Un cuarto de siglo en los tiempos tan acelerados que vivimos implica unos cambios profundos tanto en la sociedad como en todas expresiones culturales que emanan de ella. Sin embargo, ni la literatura ni el cine ni el arte pictórico o escultórico se pueden comparar con las transformaciones radicales que han acaecido en el ámbito de los videojuegos.
Para bien o para mal, el medio está inextricablemente unido al progreso tecnológico. Por muchos precedentes que encontremos en las tradiciones lúdicas alrededor del mundo, del ajedrez al go, podemos situar su nacimiento en los albores de la era de la computación.
Aunque llevó décadas pasar de las señales de un oscilómetro al procesador de textos y de ahí a gráficos renderizados en tiempo real, primero en píxeles y luego en polígonos, desde los noventa las revoluciones no han dejado de sucederse.
1998 fue un año histórico para los videojuegos, con muchos lanzamientos seminales cuya influencia sigue resonando hoy en día. Juegos que se erigieron en clases magistrales sobre cómo construir mundos en tres dimensiones, cómo incorporar actores y secuencias cinemáticas a narrativas cada vez más expansivas y cómo involucrar al jugador de una manera más visceral.
1998 fue un año histórico para los videojuegos, con muchos lanzamientos seminales cuya influencia sigue resonando hoy en día
Dentro de las producciones internacionales, empezaré por Metal Gear Solid 2: Sons of Liberty (2002), la obra cumbre de Hideo Kojima, un verdadero auteur. Uno de los ejemplos más paradigmáticos de videojuego postmoderno, Metal Gear Solid 2 se adelantó una década a fenómenos como la postverdad o las cámaras de eco en uno de los relatos más determinantes sobre los peligros en la era de la información.
Shadow of the Colossus (2005) transmite la visión poética de Fumito Ueda con un relato casi desprovisto de palabras, pero rico en su resonancia emocional. Jenova Chen hizo lo propio con Journey (2012), un juego al alcance de todo el mundo por su sencillez formal, pero capaz de iluminar verdades universales sobre el mismo sentido de la existencia desde una perspectiva espiritual.

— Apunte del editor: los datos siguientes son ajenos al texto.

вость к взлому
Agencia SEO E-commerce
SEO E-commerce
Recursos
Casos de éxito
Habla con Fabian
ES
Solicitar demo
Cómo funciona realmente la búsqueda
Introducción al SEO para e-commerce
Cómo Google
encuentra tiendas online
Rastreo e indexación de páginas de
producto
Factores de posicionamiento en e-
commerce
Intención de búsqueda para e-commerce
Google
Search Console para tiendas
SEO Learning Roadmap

Bloodborne (2015) es un homenaje a la literatura gótica del XIX antes de que se revele como una meditación sobre el terror existencial auspiciado por Lovecraft, un macabro relato que marida como nadie una jugabilidad tensa con una dirección artística prodigiosa.

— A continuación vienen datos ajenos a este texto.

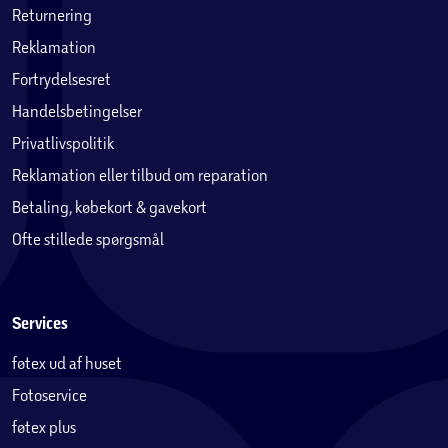
Returnering
og betale sikkert online med Apple Pay.Juridiske
Reklamation
oplysningerTilbehør sælges separat, og udbuddet kan
variere. Kompatibilitet afhænger af generationen. Apps
Fortrydelsesret
kan hentes i App Store. Udbuddet kan variere.
Handelsbetingelser
Tredjepartssoftware sælges separat.
Privatlivspolitik
Juridisk tekst
Reklamation eller tilbud om reparation
1
Skærmen har afrundede hjørner. Målt som et rektangel er
Betaling, købekort & gavekort
skærmen på 8,3" iPad mini 8,3" diagonalt. Det faktiske
Ofte stillede spørgsmål
visningsområde er mindre.
2
Wi-Fi 6E er tilgængelig i lande og områder, hvor den
understøttes.
3
Services
Kræver dataabonnement. 5G er tilgængelig i visse lande
og med bestemte udbydere. Hastighederne afhænger af
føtex ud af huset
de lokale forhold og din udbyder. Få mere at vide om 5G-
Fotoservice
understøttelse hos din udbyder eller på
apple.com/dk/ipad/cellular.
føtex plus
4
Batteritiden afhænger af brug og konfiguration. Læs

Disco Elysium (2019), del novelista estonio Robert Kurvitz, es literatura de alto voltaje, un auténtico tratado de filosofía, doctrina política y sociología en una historia de detectives repleta de personajes fascinantes. Por último, Final Fantasy XIV (2013-2021) de Naoki Yoshida, con un arco desplegado a lo largo de una década con los personajes más entrañables imaginables en un verdadero caso de gigantismo narrativo.
En el ámbito nacional, tenemos algunos títulos de los que nos podemos sentir orgullosos, a pesar de la falta de apoyo social e institucional que durante décadas ha lastrado la creación de un tejido industrial tan sólido como en países del norte de Europa.

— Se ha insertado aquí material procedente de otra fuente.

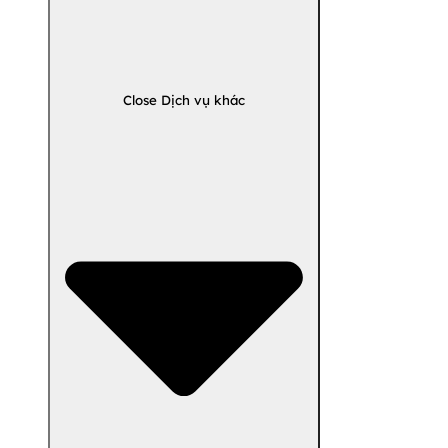
Close Dịch vụ khác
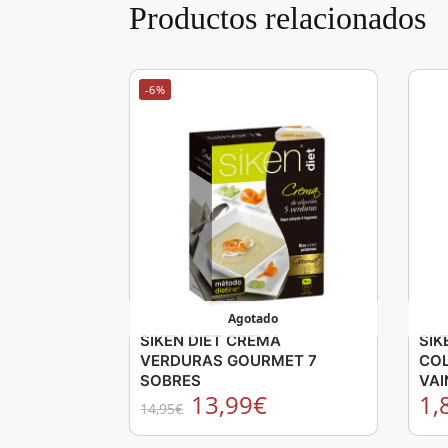
Productos relacionados
-6%
Agotado
SIKEN DIET CREMA
SIK
VERDURAS GOURMET 7
COL
SOBRES
VAI
13,99
€
1,
14,95
€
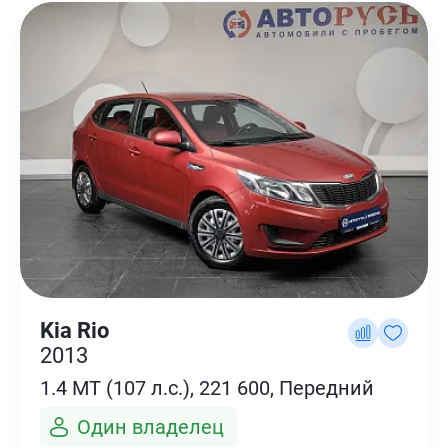
Kia Rio
2013
1.4 MT (107 л.с.), 221 600, Передний
Один владелец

En 1998, Commandos: Behind Enemy Lines (1998), de Gonzo Suárez e Ignacio Pérez Dolset, se convirtió en una sensación mundial con su mezcla de estrategia y sigilo ambientada en la Segunda Guerra Mundial. Castlevania: Lords of Shadow (2010), dirigido por Enric Álvarez, demostró que se podían hacer superproducciones desde San Sebastián de los Reyes.
Gris (2018) maravilló a todos con la frescura de las evocadoras imágenes conjuradas por el artista Conrad Roset y Blasphemous 2 (2023), de Enrique Cabeza, llevó al mundo el barroco español. Quizá ninguno pudiera competir con los de la lista anterior, pero son títulos muy notables que sí se erigieron en hitos de la industria patria.
Estos 25 años han transformado los videojuegos por completo, situándolos en el epicentro de la cultura popular y erigiéndose en el mejor canal de intercambio cultural entre Oriente y Occidente.